Hi everyone,
I’m building a local study assistant for university textbooks (mainly PDFs) using a fairly sophisticated RAG stack, but I’m struggling with two persistent issues that significantly hurt user experience:
-
Wrong / inconsistent page citations — The model often cites pages that don’t actually contain the claimed information, or the right sidebar shows different pages than what the model referenced in the answer.
-
Occasional hallucinations + repetition — Sometimes the model starts repeating words/phrases mid-sentence or adds plausible but ungrounded information.
My current architecture:
-
Document processing: MinerU (quality mode) + PyMuPDF (fast mode) → Markdown with markers
-
Chunking: Custom ParentChildChunker using MarkdownHeaderTextSplitter + RecursiveCharacterTextSplitter
-
Vector store: FAISS (multilingual-e5-base) + BM25 hybrid with RRF fusion
-
Reranking: cross-encoder/mmarco-mMiniLMv2-L12-H384-v1
-
Context building: Retrieve → rerank → parent expansion (using ParentStore) → limited to ~9000 chars
-
Generation: LangGraph pipeline (rewrite → retrieve → rerank → expand → generate) with gemma3:4b (Ollama), temp=0.0-0.1, repeat_penalty=1.15
-
Main problems I see:
-
Parent vs Child mismatch: When I expand to parents for better context, the source_docs passed to the UI still come from child chunks → citation filtering fails or shows wrong pages.
Questions:
- Where is the biggest weakness in this setup — chunking strategy, parent expansion logic, citation post-processing, or the prompt itself?
Any insights, similar experiences, or suggested improvements would be greatly appreciated. I’m happy to share whole python files that contains the logic (document processor.py, rag_graph.py,vector_store.py).
Hey @IchNarA, your diagnosis looks right, and the two biggest weak points are the parent expansion logic and the generation setup.
For citations, when you expand to parent chunks the child’s page metadata gets lost. The fix is to keep the child chunk’s metadata as the citation reference and only use the parent text for context in generation.
For hallucinations and repetition, 9000 chars is a lot for a 4B model. Try cutting context down to around 4000-5000 chars and add a prompt escape hatch like “if the answer isn’t in the provided text, say so”. At temp=0, hallucinations usually mean the retrieved context doesn’t actually contain the answer and the model fills the gap.

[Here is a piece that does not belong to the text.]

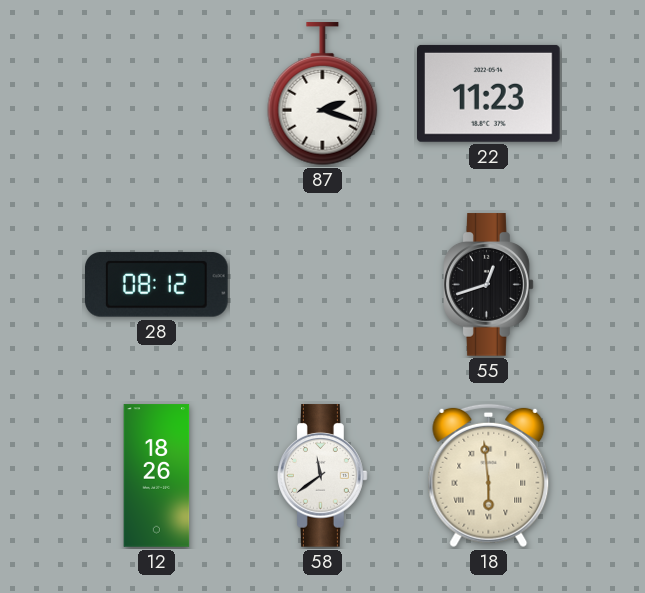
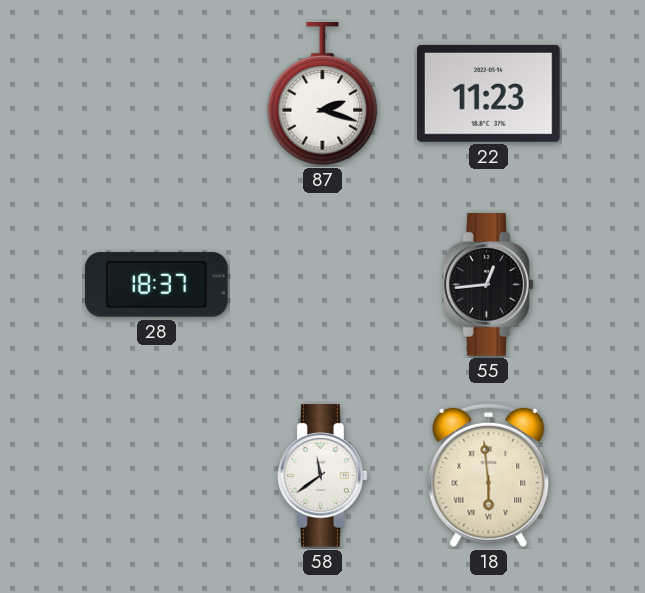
28: 08:12 -> 18:37
55: 12:42 -> 12:44
12: 18:26 -> none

Your chunking strategy and retrieval setup look solid overall!
The Parent-Child setup with FAISS+BM25+cross-encoder reranking is a solid architecture and your component choices are right. When citation accuracy is degrading despite a well-built retrieval stack, the failure usually isn’t in retrieval — it’s in the relationship between what’s retrieved and what the small model can actually ground against.
A few specific things worth checking with Gemma3:4B as the generator: Parent chunks are likely too large for a 4B model to ground against reliably. The Parent-Child pattern works by retrieving small precise children and expanding to larger parents for context. But a 4B model has a much harder time maintaining citation discipline across a long parent chunk than a 70B+ model does. The grounding fidelity drops as parent length grows. If your parents are 2000+ tokens, try halving them and see if citation accuracy improves before changing anything else in the pipeline.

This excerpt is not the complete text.